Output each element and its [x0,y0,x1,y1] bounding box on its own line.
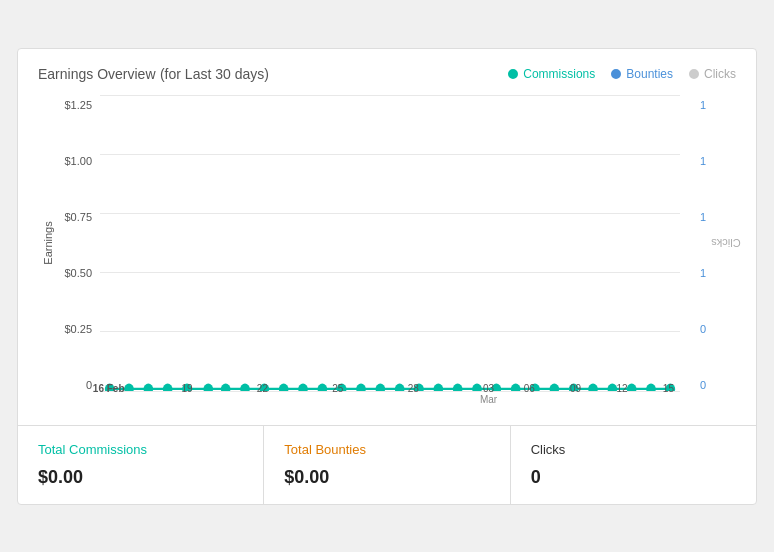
chart-svg-container [100,95,680,391]
commissions-legend-label: Commissions [523,67,595,81]
chart-area: 16 Feb 19 22 25 28 03 Mar 06 09 12 15 [100,95,696,415]
clicks-card: Clicks 0 [511,426,756,504]
y-right-tick-1c: 1 [700,211,706,223]
x-tick-06: 06 [524,383,535,394]
x-tick-28: 28 [408,383,419,394]
clicks-value: 0 [531,467,736,488]
stats-section: Total Commissions $0.00 Total Bounties $… [18,425,756,504]
x-tick-09: 09 [570,383,581,394]
total-commissions-value: $0.00 [38,467,243,488]
chart-wrapper: Earnings $1.25 $1.00 $0.75 $0.50 $0.25 0 [38,95,736,415]
y-tick-050: $0.50 [64,267,92,279]
earnings-overview-container: Earnings Overview (for Last 30 days) Com… [17,48,757,505]
y-right-tick-1b: 1 [700,155,706,167]
chart-legend: Commissions Bounties Clicks [508,67,736,81]
total-bounties-card: Total Bounties $0.00 [264,426,510,504]
commissions-dot-icon [508,69,518,79]
x-tick-22: 22 [257,383,268,394]
y-tick-0: 0 [86,379,92,391]
y-tick-100: $1.00 [64,155,92,167]
legend-bounties: Bounties [611,67,673,81]
chart-title: Earnings Overview (for Last 30 days) [38,65,269,83]
legend-commissions: Commissions [508,67,595,81]
chart-header: Earnings Overview (for Last 30 days) Com… [38,65,736,83]
clicks-legend-label: Clicks [704,67,736,81]
x-axis: 16 Feb 19 22 25 28 03 Mar 06 09 12 15 [100,379,680,415]
total-bounties-label: Total Bounties [284,442,489,457]
y-right-tick-0b: 0 [700,379,706,391]
bounties-legend-label: Bounties [626,67,673,81]
x-tick-19: 19 [181,383,192,394]
title-subtitle: (for Last 30 days) [160,66,269,82]
total-commissions-card: Total Commissions $0.00 [18,426,264,504]
x-tick-03-mar: 03 Mar [480,383,497,405]
y-axis-left: $1.25 $1.00 $0.75 $0.50 $0.25 0 [58,95,100,415]
total-commissions-label: Total Commissions [38,442,243,457]
chart-section: Earnings Overview (for Last 30 days) Com… [18,49,756,425]
x-tick-15: 15 [663,383,674,394]
total-bounties-value: $0.00 [284,467,489,488]
y-right-tick-0a: 0 [700,323,706,335]
y-axis-left-label: Earnings [42,221,54,264]
bounties-dot-icon [611,69,621,79]
title-text: Earnings Overview [38,66,156,82]
legend-clicks: Clicks [689,67,736,81]
y-axis-right: 1 1 1 1 0 0 [696,95,716,415]
y-tick-075: $0.75 [64,211,92,223]
y-tick-025: $0.25 [64,323,92,335]
y-right-label-container: Clicks [716,95,736,415]
clicks-dot-icon [689,69,699,79]
clicks-label: Clicks [531,442,736,457]
x-tick-25: 25 [332,383,343,394]
chart-svg [100,95,680,391]
y-axis-right-label: Clicks [711,237,740,249]
y-right-tick-1d: 1 [700,267,706,279]
x-tick-12: 12 [616,383,627,394]
y-tick-125: $1.25 [64,99,92,111]
x-tick-16feb: 16 Feb [93,383,125,394]
y-right-tick-1a: 1 [700,99,706,111]
y-axis-label-container: Earnings [38,95,58,415]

═══

:: WORK REQUEST ::
Each line above should be written out again unchanged; no images are to be carried over.

:: REPLY TO THE TASK ::
Output each element and its [x0,y0,x1,y1] bounding box on its own line.
chart-svg-container [100,95,680,391]
commissions-legend-label: Commissions [523,67,595,81]
chart-area: 16 Feb 19 22 25 28 03 Mar 06 09 12 15 [100,95,696,415]
clicks-card: Clicks 0 [511,426,756,504]
y-right-tick-1c: 1 [700,211,706,223]
x-tick-06: 06 [524,383,535,394]
x-tick-28: 28 [408,383,419,394]
clicks-value: 0 [531,467,736,488]
stats-section: Total Commissions $0.00 Total Bounties $… [18,425,756,504]
x-tick-09: 09 [570,383,581,394]
total-commissions-value: $0.00 [38,467,243,488]
chart-wrapper: Earnings $1.25 $1.00 $0.75 $0.50 $0.25 0 [38,95,736,415]
y-tick-050: $0.50 [64,267,92,279]
earnings-overview-container: Earnings Overview (for Last 30 days) Com… [17,48,757,505]
y-right-tick-1b: 1 [700,155,706,167]
chart-legend: Commissions Bounties Clicks [508,67,736,81]
total-bounties-card: Total Bounties $0.00 [264,426,510,504]
commissions-dot-icon [508,69,518,79]
x-tick-22: 22 [257,383,268,394]
y-tick-0: 0 [86,379,92,391]
y-tick-100: $1.00 [64,155,92,167]
legend-bounties: Bounties [611,67,673,81]
chart-title: Earnings Overview (for Last 30 days) [38,65,269,83]
legend-commissions: Commissions [508,67,595,81]
chart-header: Earnings Overview (for Last 30 days) Com… [38,65,736,83]
clicks-legend-label: Clicks [704,67,736,81]
x-axis: 16 Feb 19 22 25 28 03 Mar 06 09 12 15 [100,379,680,415]
total-bounties-label: Total Bounties [284,442,489,457]
y-right-tick-0b: 0 [700,379,706,391]
bounties-legend-label: Bounties [626,67,673,81]
x-tick-19: 19 [181,383,192,394]
title-subtitle: (for Last 30 days) [160,66,269,82]
total-commissions-card: Total Commissions $0.00 [18,426,264,504]
x-tick-03-mar: 03 Mar [480,383,497,405]
y-axis-left: $1.25 $1.00 $0.75 $0.50 $0.25 0 [58,95,100,415]
total-commissions-label: Total Commissions [38,442,243,457]
chart-section: Earnings Overview (for Last 30 days) Com… [18,49,756,425]
x-tick-15: 15 [663,383,674,394]
total-bounties-value: $0.00 [284,467,489,488]
y-right-tick-0a: 0 [700,323,706,335]
y-axis-left-label: Earnings [42,221,54,264]
bounties-dot-icon [611,69,621,79]
title-text: Earnings Overview [38,66,156,82]
legend-clicks: Clicks [689,67,736,81]
y-axis-right: 1 1 1 1 0 0 [696,95,716,415]
y-tick-075: $0.75 [64,211,92,223]
y-tick-025: $0.25 [64,323,92,335]
y-right-label-container: Clicks [716,95,736,415]
clicks-dot-icon [689,69,699,79]
clicks-label: Clicks [531,442,736,457]
x-tick-25: 25 [332,383,343,394]
chart-svg [100,95,680,391]
y-axis-right-label: Clicks [711,237,740,249]
y-right-tick-1d: 1 [700,267,706,279]
x-tick-12: 12 [616,383,627,394]
y-tick-125: $1.25 [64,99,92,111]
x-tick-16feb: 16 Feb [93,383,125,394]
y-right-tick-1a: 1 [700,99,706,111]
y-axis-label-container: Earnings [38,95,58,415]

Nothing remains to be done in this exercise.